● What this task involves:
Every line of the material below in which "students" shows up is to be located and copied.

● Data for this exercise:
###
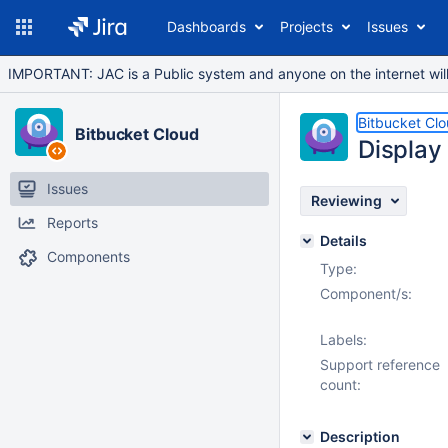
Dashboards
Projects
Issues
IMPORTANT: JAC is a Public system and anyone on the internet will b
Bitbucket Cl
Bitbucket Cloud
Display 
Issues
Reviewing
Reports
Details
Components
Type:
Component/s:
Labels:
Support reference
count:
Description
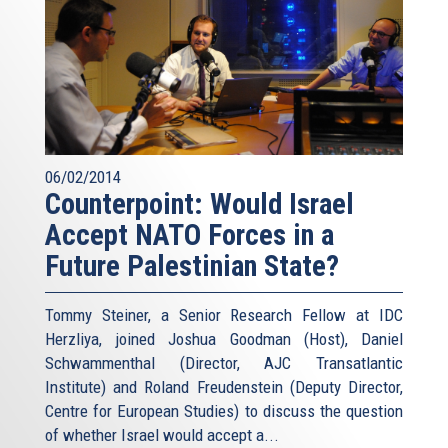
06/02/2014
Counterpoint: Would Israel
Accept NATO Forces in a
Future Palestinian State?
Tommy Steiner, a Senior Research Fellow at IDC
Herzliya, joined Joshua Goodman (Host), Daniel
Schwammenthal (Director, AJC Transatlantic
Institute) and Roland Freudenstein (Deputy Director,
Centre for European Studies) to discuss the question
of whether Israel would accept a...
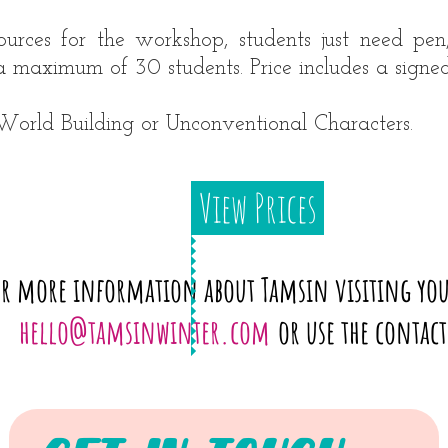
ources for the workshop, students just need pen
a maximum of 30 students. Price includes a signed
orld Building or Unconventional Characters.
View Prices
or more information about Tamsin visiting you
hello@tamsinwinter.com
or use the contac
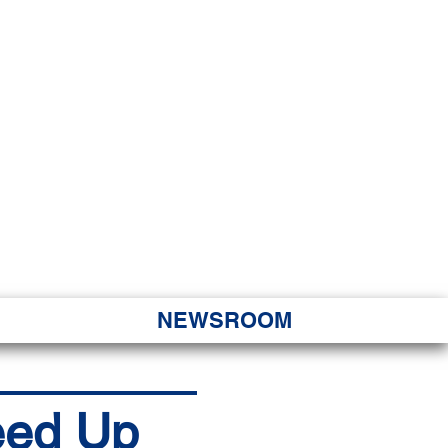
JORITY
 Hapa Nui
NEWSROOM
peed Up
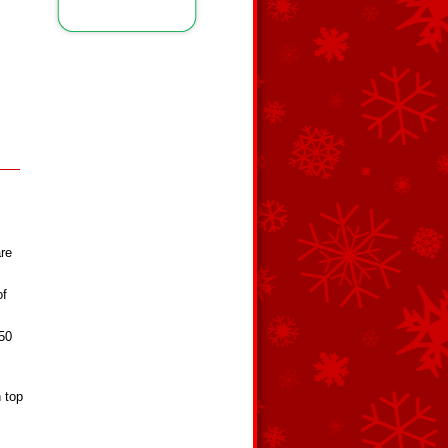
are
of
350
n top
###
● Answer to this problem:
ources for the workshop, students just need pen
a maximum of 30 students. Price includes a signed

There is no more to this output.